Akal sehatnya dengan background jabatan sekaligus sampai sekarang masih dosen di UII Yogjakarta, pernyataannya bisa dipertanggungjawabkan. Apalagi Menko Polhukam mengkoordinasi Polri, Kejaksaan dan Menteri Hukum dan HAM.
Secara konstitusional, Mahfud MD, dengan jabatan Menteri Koordinasi (Menko) adalah pejabat negara di ring satu Kepala Negara dan Presiden Jokowi.
Profesor Mahfud menyatakan industri hukum yang dimaksudkan adalah penegakan hukum yang tidak berdasarkan asas keadilan.
Sindiran ini dilontarkannya kepada penegak hukum yakni kepolisian, kejaksaan, dan hakim.

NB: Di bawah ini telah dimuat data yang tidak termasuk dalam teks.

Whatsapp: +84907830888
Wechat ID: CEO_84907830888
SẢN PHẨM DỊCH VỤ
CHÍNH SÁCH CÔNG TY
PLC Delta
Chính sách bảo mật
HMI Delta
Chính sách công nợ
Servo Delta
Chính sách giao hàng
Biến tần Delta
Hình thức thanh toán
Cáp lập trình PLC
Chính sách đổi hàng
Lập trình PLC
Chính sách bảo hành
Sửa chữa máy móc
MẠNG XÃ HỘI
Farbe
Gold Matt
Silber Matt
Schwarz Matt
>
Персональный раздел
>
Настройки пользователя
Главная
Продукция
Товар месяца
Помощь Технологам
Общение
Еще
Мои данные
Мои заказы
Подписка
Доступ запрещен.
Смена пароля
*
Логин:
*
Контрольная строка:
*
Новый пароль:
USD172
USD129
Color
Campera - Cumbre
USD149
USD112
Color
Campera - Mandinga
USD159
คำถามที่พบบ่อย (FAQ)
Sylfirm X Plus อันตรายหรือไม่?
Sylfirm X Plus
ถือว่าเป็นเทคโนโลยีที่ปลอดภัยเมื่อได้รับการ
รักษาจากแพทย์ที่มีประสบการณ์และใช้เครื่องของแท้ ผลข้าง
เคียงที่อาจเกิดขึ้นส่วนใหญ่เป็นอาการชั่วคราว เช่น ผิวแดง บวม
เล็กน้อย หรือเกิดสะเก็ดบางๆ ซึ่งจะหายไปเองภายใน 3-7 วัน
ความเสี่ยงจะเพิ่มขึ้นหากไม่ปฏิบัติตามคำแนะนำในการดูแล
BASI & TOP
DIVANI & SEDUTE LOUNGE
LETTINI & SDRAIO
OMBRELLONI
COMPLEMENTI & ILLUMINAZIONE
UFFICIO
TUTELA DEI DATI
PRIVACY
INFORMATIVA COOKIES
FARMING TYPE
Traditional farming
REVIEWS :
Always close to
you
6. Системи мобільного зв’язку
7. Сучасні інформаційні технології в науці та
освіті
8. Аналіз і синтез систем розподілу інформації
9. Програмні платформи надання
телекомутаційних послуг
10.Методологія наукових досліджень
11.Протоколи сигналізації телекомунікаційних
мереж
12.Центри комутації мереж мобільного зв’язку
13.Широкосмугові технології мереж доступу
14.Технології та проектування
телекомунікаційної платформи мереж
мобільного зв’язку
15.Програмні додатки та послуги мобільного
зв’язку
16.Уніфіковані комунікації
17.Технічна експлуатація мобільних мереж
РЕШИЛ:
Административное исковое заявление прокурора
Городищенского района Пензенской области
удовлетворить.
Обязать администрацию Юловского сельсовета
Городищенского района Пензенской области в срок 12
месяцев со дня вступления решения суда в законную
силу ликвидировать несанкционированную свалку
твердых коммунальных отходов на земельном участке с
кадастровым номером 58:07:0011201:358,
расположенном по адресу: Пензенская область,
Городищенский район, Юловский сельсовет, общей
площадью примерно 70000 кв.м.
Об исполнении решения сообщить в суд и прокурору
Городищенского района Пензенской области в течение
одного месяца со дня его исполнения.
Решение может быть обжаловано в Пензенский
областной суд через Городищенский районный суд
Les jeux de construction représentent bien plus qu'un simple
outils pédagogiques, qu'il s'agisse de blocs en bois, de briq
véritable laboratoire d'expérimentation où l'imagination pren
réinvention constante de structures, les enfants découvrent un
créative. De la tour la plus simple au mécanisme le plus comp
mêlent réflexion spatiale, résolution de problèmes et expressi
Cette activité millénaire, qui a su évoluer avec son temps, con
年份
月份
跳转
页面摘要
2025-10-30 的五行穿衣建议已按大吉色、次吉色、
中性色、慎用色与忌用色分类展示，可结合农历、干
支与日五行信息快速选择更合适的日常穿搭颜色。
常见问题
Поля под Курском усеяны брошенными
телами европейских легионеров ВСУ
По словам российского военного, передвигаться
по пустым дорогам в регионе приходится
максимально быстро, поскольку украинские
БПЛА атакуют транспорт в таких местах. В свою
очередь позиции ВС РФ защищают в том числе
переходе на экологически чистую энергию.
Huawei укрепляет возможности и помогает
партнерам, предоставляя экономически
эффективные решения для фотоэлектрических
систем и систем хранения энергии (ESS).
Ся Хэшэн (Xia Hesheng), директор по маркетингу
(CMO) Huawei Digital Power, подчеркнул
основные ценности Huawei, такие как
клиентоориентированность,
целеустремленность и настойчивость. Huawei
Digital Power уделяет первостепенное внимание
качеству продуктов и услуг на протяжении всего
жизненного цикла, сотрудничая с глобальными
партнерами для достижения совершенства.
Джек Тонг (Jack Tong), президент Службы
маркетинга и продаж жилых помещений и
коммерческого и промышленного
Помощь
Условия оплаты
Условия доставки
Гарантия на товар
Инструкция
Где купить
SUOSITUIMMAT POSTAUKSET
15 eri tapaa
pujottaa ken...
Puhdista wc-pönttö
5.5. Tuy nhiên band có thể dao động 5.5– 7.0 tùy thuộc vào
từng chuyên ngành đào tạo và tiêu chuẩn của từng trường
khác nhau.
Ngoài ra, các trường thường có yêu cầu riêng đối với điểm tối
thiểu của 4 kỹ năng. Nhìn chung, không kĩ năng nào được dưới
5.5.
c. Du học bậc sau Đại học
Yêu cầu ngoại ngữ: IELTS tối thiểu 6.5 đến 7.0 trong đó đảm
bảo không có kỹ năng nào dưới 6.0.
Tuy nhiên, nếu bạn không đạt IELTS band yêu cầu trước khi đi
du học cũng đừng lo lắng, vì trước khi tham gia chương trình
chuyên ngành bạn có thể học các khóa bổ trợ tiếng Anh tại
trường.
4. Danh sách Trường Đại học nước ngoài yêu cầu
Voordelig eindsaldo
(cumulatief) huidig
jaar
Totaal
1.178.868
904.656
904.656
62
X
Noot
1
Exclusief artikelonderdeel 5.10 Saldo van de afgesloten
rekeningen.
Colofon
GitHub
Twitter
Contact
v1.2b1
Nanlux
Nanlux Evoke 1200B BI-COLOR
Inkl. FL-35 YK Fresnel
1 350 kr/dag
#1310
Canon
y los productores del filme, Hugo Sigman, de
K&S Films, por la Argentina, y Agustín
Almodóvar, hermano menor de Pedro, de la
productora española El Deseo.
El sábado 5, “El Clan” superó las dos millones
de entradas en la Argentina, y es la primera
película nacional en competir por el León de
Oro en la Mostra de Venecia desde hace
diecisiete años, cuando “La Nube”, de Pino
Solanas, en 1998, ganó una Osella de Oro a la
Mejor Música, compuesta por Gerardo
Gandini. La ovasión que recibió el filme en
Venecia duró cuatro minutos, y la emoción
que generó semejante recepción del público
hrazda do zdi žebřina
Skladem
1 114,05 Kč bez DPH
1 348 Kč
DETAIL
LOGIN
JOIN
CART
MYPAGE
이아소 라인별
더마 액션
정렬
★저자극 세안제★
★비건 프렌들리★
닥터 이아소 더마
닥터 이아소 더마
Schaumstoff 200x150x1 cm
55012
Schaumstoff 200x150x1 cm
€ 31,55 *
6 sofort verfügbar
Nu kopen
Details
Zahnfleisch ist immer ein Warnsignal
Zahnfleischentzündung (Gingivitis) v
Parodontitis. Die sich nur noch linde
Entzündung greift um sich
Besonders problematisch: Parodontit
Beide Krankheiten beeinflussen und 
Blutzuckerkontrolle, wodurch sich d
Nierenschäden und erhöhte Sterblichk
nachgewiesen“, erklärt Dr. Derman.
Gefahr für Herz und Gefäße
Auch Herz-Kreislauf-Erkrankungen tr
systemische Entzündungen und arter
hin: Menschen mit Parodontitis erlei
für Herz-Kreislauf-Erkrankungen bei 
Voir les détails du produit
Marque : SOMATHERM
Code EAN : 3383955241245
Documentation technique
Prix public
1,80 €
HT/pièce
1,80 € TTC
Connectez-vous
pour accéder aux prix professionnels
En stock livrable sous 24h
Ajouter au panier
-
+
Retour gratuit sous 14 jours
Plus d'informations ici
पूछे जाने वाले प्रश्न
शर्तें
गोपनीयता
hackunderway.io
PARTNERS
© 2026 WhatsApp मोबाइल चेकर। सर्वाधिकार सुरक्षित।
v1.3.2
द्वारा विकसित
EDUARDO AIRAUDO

Maklum, tiga lembaga penegak hukum ini memiliki kewenangan menangkap, menahan dan mengadili. Berbeda dengan advokat.
Mahfud mengimbau agar hukum ditegakkan dengan baik yaitu memenuhi unsur kepastian hukum dan keadilan.
Pernyataan Mahfud ini menurut ilmu komunikasi bukan sekedar kritik kepada lembaga penegak hukum, tapi autokritik untuk para penegak hukum yaitu oknum-oknum yang menyandang aparat penegak hukum.
Kebetulan Mahfud Md, muslim, autokritiknya bisa juga dipahami sebagai sebuah sikap yang sangat Islami dan manusiawi.
Autokritik pada saat menjadi Menko Polhukam, ia tidak menuduh orang lain sebagai kambing hitam. Ia melakukan autokritik, karena Mahfud Md, tahu bila industri hukum dibiarkan berkembang, akan merugikan masyarakat.
Menko Polhukam Mahfud meminta agar para penegak hukum yang kini suka memainkan perkara untuk uang agar bertaubat.
Dengan autokritik terbuka ini, sebagai wakil pemerintah Mahfud MD, tidak ingin kehilangan moment untuk memperbaiki kesalahan para penegak hukum yang masih suka ngobyek perkara era periode kedua Jokowi memimpin negeri ini.
Bahkan autokritiknya dapat hilangkan potensi orang lain, yang sebenarnya mungkin bisa membantu penegakan hukum yang adil dan berkepastian hukum. Terutama autokritik untuk rekonstruksi kesalahan yang diperbuat selama ini.
Mahfud MD, menyoroti aparat penegak hukum, karena di dalam praktik di dunia penegakan hukum sekarang banyak industri hukum bukan hukum industri, tapi industri hukum.
Pernyataan Mahfud Md ini disampaikan di kantor Kemenko Polhukam, Jalan Medan Merdeka Barat, Jakarta Pusat, Selasa (3/12/2019).
Bagi Mahfud Md, industri hukum merupakan penyelewengan. Eks Ketua Mahkamah Konstitusi (MK) ini menegaskan industri hukum tak boleh dilakukan.
Pria yang dikenal dekat dengan Gus Dur ini menggambarkan Industri hukum itu adalah proses penegakan hukum di mana orang yang tidak ada masalah dibuatkan masalah agar berperkara. Misalnya, orang yang tidak salah, diatur sedemikian rupa agar menjadi bersalah. Sebaliknya, orang yang bersalah diatur sedemikian rupa menjadi tidak bersalah.
Praktik semacam ini mirip hukum ditukangi seakan-akan hukum itu seperti barang yang bisa disetel dengan keahlian dan keterampilan.

Kajari Trenggalek Semoga Membaca Pernyataan Mahfud MD
Kajari Trenggalek, Lulus Mustafa, adalah pimpinan penegak hukum di Kejaksaan Negeri di sebuah kabupaten yang terletak di pesisir pantai selatan yang berbatasan dengan kabupaten Ponorogo dan Tulungagung.
Meski ia kini berdinas di kabupaten yang jauhnya 180 km dari Surabaya, adanya teknologi informasi, bila diawell educated, insha Allah mendengar pernyataan dari Menko Polhukam.
Bila dia penegak hukum yang taat beribadah, akal sehatnya mau menyerap dan melakukan instrospeksi diri, benarkah selama ini dia mempraktikan industri hukum seperti yang digambarkan Profesor Mahfud Md?.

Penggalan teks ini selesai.